Conocí al Fantasma hace algunos años en un viejo y apretado club de jazz del Greenwich Village, el barrio “bohemio” de Nueva York, donde se crió Robert de Niro.
El Fantasma -así lo llamaba todo el mundo en el Village- tocaba el piano todas las noches en ese club a cambio de algunos tragos, algunas propinas y algo parecido a un jornal que el “gordo” Sam –el voluminoso propietario del establecimiento- le pasaba al final de cada jornada.
Por aquellos días, el Fantasma se gastaba esos pocos dólares en alcohol pero especialmente en heroína y su salud, así como su carácter, iban en caída libre.
Todo el mundo en el club lo sabía, lo aceptaban y lo daban por sentado como una condición sine qua non de todo artista incomprendido.

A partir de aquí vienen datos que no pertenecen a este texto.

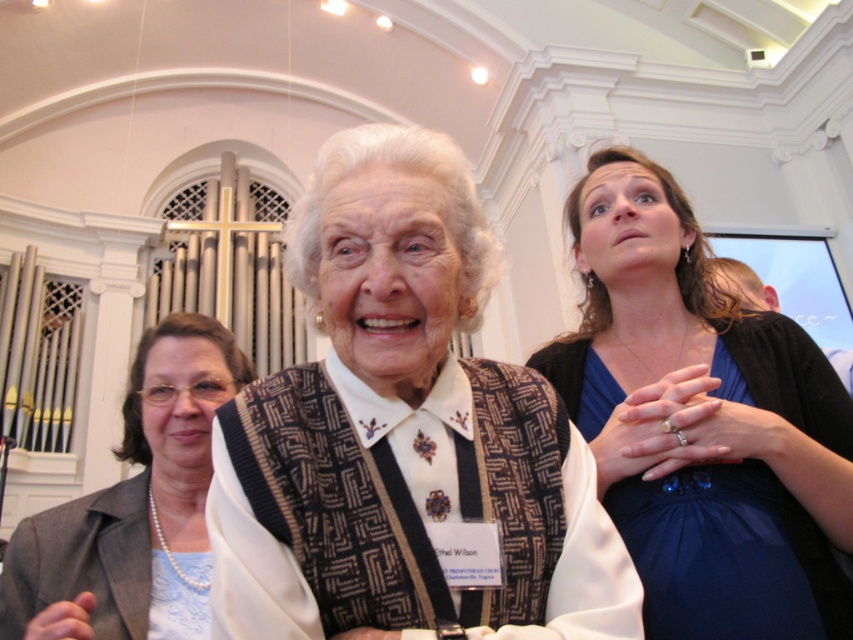 Who is positioned more to the right, blue satin dress at upper right or pearl necklace at left?

From the viewer's perspective, blue satin dress at upper right appears more on the right side.

Is point (848, 404) positioned before point (61, 625)?

No, it is not.

Locate an element on the screen. blue satin dress at upper right is located at coordinates (701, 422).

Does patterned fabric sweater at center lie in front of blue satin dress at upper right?

Yes, patterned fabric sweater at center is in front of blue satin dress at upper right.

Does patterned fabric sweater at center have a greater height compared to blue satin dress at upper right?

No.

Does point (444, 628) come in front of point (752, 547)?

That is True.

Find the location of a particular element. This screenshot has width=853, height=640. patterned fabric sweater at center is located at coordinates (405, 436).

Does patterned fabric sweater at center have a smaller size compared to pearl necklace at left?

No, patterned fabric sweater at center is not smaller than pearl necklace at left.

What do you see at coordinates (405, 436) in the screenshot?
I see `patterned fabric sweater at center` at bounding box center [405, 436].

Yo había llegado al club movido en parte por el aburrimiento y luego muy curioso por el cartel en la puerta del local que anunciaba “12 PM el Fantasma y su piano”.
Esa noche fue la primera vez lo vi tocar y no sería la última.
Encorvado sobre las teclas de ébano y marfil de un viejo Steinway de cola, el Fantasma desgranaba los tres elementos constitutivos de la música -armonía, melodía y ritmo- sumergido en esa sórdida atmósfera mezcla de humedad rancia, humo de cigarrillos, olor a hamburguesas quemadas en la plancha, perfumes baratos y mucha cháchara, ese pantanoso guiso indescifrable de palabras proveniente de gente que ignora totalmente al artista y habla sin parar de sus problemas siempre sin solución.
Entré en el salón en pleno “Time remembered”, una de las piezas icónicas del gran Bill Evans que marca de alguna manera el final de la tormentosa vida del pianista, acaecido en la sala de emergencias de un hospital de Nueva York, en 1980, victima de años de abusos de sustancias y fatalidad.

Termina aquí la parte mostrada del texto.